Organizers with Atlanta’s “Stop Cop City” movement are in the midst of a referendum effort that would put the fate of the city’s $90 million police training facility up for a vote this November. Supporters have characterized the referendum initiative as an attempt to preserve the democratic process, giving Atlanta residents the final say on whether or not the controversial project should proceed. But with tens of thousands of signatures already gathered, according to the campaign, city and state leaders appear intent on preventing their question from reaching the ballot.

Since organizers announced the referendum in June, city of Atlanta officials have worked to stall the effort and undermine the signature collection process. Lawyers for the city and the state of Georgia have argued the referendum is illegitimate. Some see this opposition as part of a broader, two-year-long trend of anti-democratic interference against the Stop Cop City movement.

“Why is it so difficult to be able to get the city of Atlanta to let residents decide if they want this project?” Jasmine Burnett of Community Movement Builders, a local Black liberation organization that is part of the Vote to Stop Cop City coalition, said in an interview with The Appeal. “Why, in this society that alleges itself to be a democracy, are they, at every turn, shutting down efforts to actually push democratic values?”

Opponents of Cop City launched the referendum campaign just a day after the Atlanta City Council approved a new budget for the complex. The 11-4 vote followed more than 15 hours of public comment, which featured testimony from around 400 residents who overwhelmingly opposed the facility. Critics raised a variety of concerns with the project, with many speaking out about the dangers of an increasingly militarized police force and the environmental harms of plans to raze at least 85 acres of forestland in a low-income, predominantly Black neighborhood of unincorporated DeKalb County.

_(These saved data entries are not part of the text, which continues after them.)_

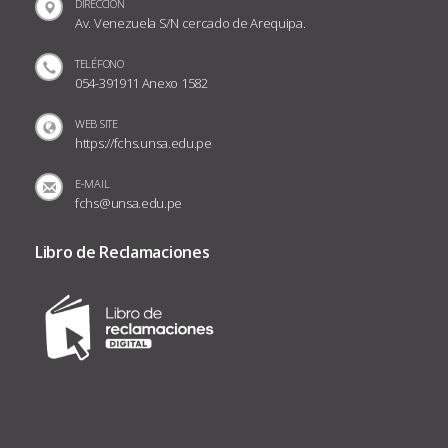
DIRECCIÓN
Av. Venezuela S/N cercado de Arequipa.
TELÉFONO
054-391911 Anexo 1582
WEB SITE
https://fchs.unsa.edu.pe
E-MAIL
fchs@unsa.edu.pe
Libro de Reclamaciones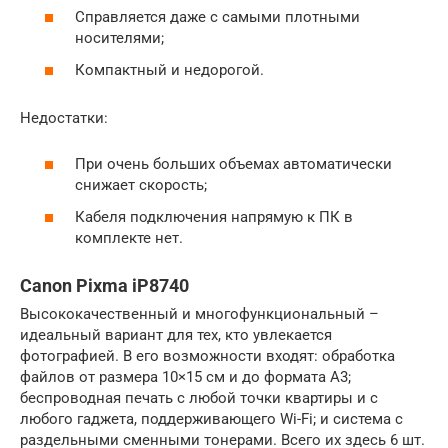
Справляется даже с самыми плотными
носителями;
Компактный и недорогой.
Недостатки:
При очень больших объемах автоматически
снижает скорость;
Кабеля подключения напрямую к ПК в
комплекте нет.
Canon Pixma iP8740
Высококачественный и многофункциональный –
идеальный вариант для тех, кто увлекается
фотографией. В его возможности входят: обработка
файлов от размера 10×15 см и до формата А3;
беспроводная печать с любой точки квартиры и с
любого гаджета, поддерживающего Wi-Fi; и система с
раздельными сменными тонерами. Всего их здесь 6 шт.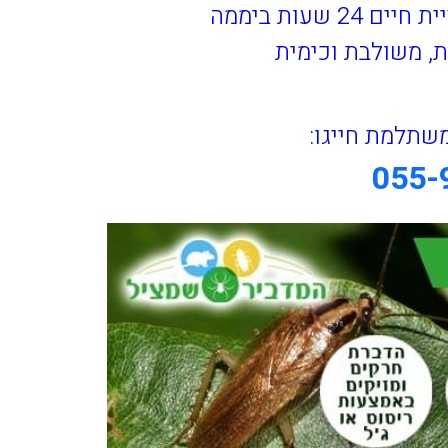
שעות ביממה
ת, משולבת וכימית
שתלמת חייגו:
055-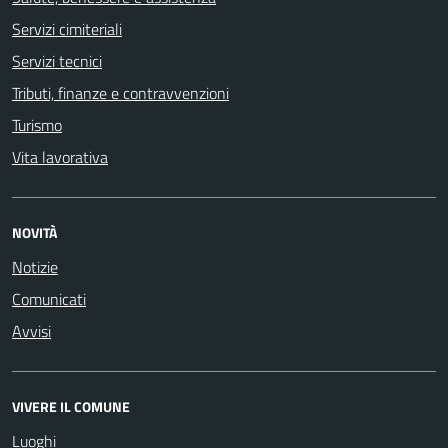
Servizi cimiteriali
Servizi tecnici
Tributi, finanze e contravvenzioni
Turismo
Vita lavorativa
NOVITÀ
Notizie
Comunicati
Avvisi
VIVERE IL COMUNE
Luoghi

Despite the community outcry, council members approved a budget significantly higher than previous estimates, raising the price tag of public funding from $30 million to $67 million—with the additional $37 million coming in the form of lease payments to be paid out by the city of Atlanta over the next 30 years. Cop City is a private-public funding project that will be bankrolled by the Atlanta Police Foundation, and corporate donors are providing an additional $60 million in funding. The increased cost to taxpayers, first reported by the Atlanta Community Press Collective in May, has prompted further criticism among residents troubled by the lack of transparency surrounding the project.

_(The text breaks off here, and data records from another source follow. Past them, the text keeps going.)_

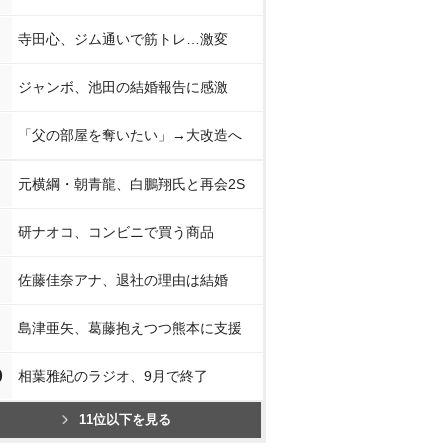
寺田心、ジム通いで筋トレ…激変
ジャンボ、池田の結婚報告に感激
「父の部屋を奪いたい」→大改造へ
元横綱・朝青龍、白鵬翔氏と再会2S
研ナオコ、コンビニで買う商品
佐藤佳奈アナ、退社の理由は結婚
島津亜矢、葛藤抱えつつ熊本に支援
0
相葉雅紀のラジオ、9月で終了
11位以下を見る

Under Atlanta’s referendum process, campaigns have 60 days to collect signatures from at least 15 percent of the city’s registered voters—or around 75,000 people. Petition signers must have been registered to vote in Atlanta in 2021, and a witness who is also an Atlanta resident must be present for the signing.

These requirements impose a relatively steep burden on ballot initiatives in Atlanta. Just under 80,000 people voted in the city’s most recent mayoral election, a runoff in November 2021. For comparison, California requires referendums to collect signatures equivalent to 5 percent of all votes cast in the last gubernatorial election—typically only around 2 or 3 percent of all registered voters.

Organizers in Atlanta have so far gathered over 30,000 petitions, the Vote to Stop Cop City coalition reported on Monday. An initial August 14 deadline for signatures has been extended until late-September in light of Thursday’s court ruling.

Over the past six weeks, the city of Atlanta has used a variety of legal tactics in an attempt to invalidate the referendum effort. When organizers filed in June, a city clerk initially failed to approve the petition within the legally required timeframe. The coalition then filed suit, successfully forcing the clerk’s approval.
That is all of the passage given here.